Acquiring heroic NPCs should probably require a greater investment of resources, both in game and IRL roleplaying, than the implied NPC mega mart scenario.
IIRC both the DMG and the Arms and Equipment Guide say as much somewhere. Though I could definitely be misremembering, has been a great while since I read them in depth.

Tamior
2019-02-04, 02:39 PM
that sounds a bit too weird for a solution.
Exactly why? It makes perfect sense that "easy" dungeons have not been looted dry by over-leveled adventurers exactly because they don't know about those dungeons.
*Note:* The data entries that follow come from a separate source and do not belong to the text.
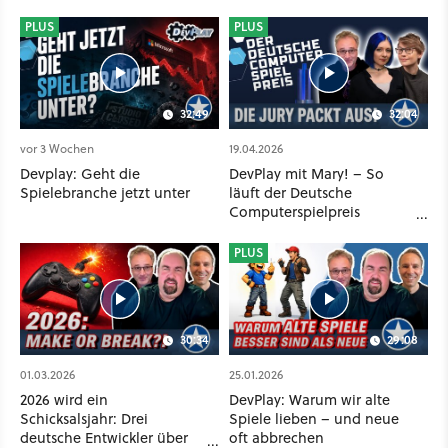
PLUS
PLUS
32:49
32:04
vor 3 Wochen
19.04.2026
Devplay: Geht die
DevPlay mit Mary! – So
Spielebranche jetzt unter
läuft der Deutsche
Computerspielpreis
wirklich ab
PLUS
30:34
29:08
01.03.2026
25.01.2026
2026 wird ein
DevPlay: Warum wir alte
Schicksalsjahr: Drei
Spiele lieben – und neue
deutsche Entwickler über
oft abbrechen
I think the best way to handle it is: "mercs won't go into dungeons, that exceeds the danger level they're willing to work for"
Why even hire them if they refuse to go into the actual fight? Also, RAW they DO go even into suicidal fights, they just ask for up to 3PP/day for doing so.
And it also makes one wonder exactly where the "dungeon" begins. Would hirelings go into it after you've cleaned it (to help get out the loot)? How do they know if it's cleaned yet?
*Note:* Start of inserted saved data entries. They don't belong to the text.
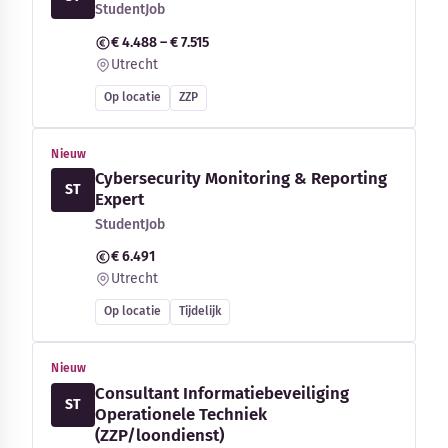
StudentJob
€ 4.488 – € 7.515
Utrecht
Op locatie
ZZP
Nieuw
Cybersecurity Monitoring & Reporting
ST
Expert
StudentJob
€ 6.491
Utrecht
Op locatie
Tijdelijk
Nieuw
Consultant Informatiebeveiliging
ST
Operationele Techniek
(ZZP/loondienst)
with the second best way being "mercs want a share (partial at least) of the treasure plus some good guarantees and extra high pay for going into a dungeon"
Having twice the firepower for -25% (or -33%, or even -50%) to loot is still overpowered as hell. Plus, smart PC's will make sure mercs are only aware of the more obvious treasures.

Tamior
2019-02-04, 03:18 PM
More to the point of the OP, it's up to the GM to make acquiring mercenaries interesting enough, cost an appropriate amount of resources, and rewarding enough for the cost.
While 100% true, the same is also true about equipment. And yet I wouldn't say any equipment category is off from where it should be cost-wise by a factor of 10X+

unseenmage
2019-02-04, 03:25 PM
While 100% true, the same is also true about equipment. And yet I wouldn't say any equipment category is off from where it should be cost-wise by a factor of 10X+

But it's rare in my experience that you need to talk to your equipment a d console its family and struggle with a bad reputation if you risk it unnecessarily.

Tamior
2019-02-04, 03:38 PM
But it's rare in my experience that you need to talk to your equipment a d console its family and struggle with a bad reputation if you risk it unnecessarily.
I mean, Thrallherds (http://www.d20srd.org/srd/psionic/prestigeClasses/thrallherd.htm) are still a thing by RAW. Pretty sure average PC would have to go a looong way abusing their mercs to sink below that.

Efrate
2019-02-04, 04:01 PM
In pathfinder at least its level of merc squared times how dangerous it is per day, so while teneble it does gobble wbl a bit if you take your time clearing areas. It is still a great investment especially at level 1 and 2. And you usually pay a week or a month in advance iirc. And hey free bodies for your necromancer friend, and you can loot any pay or treasure of their corpses.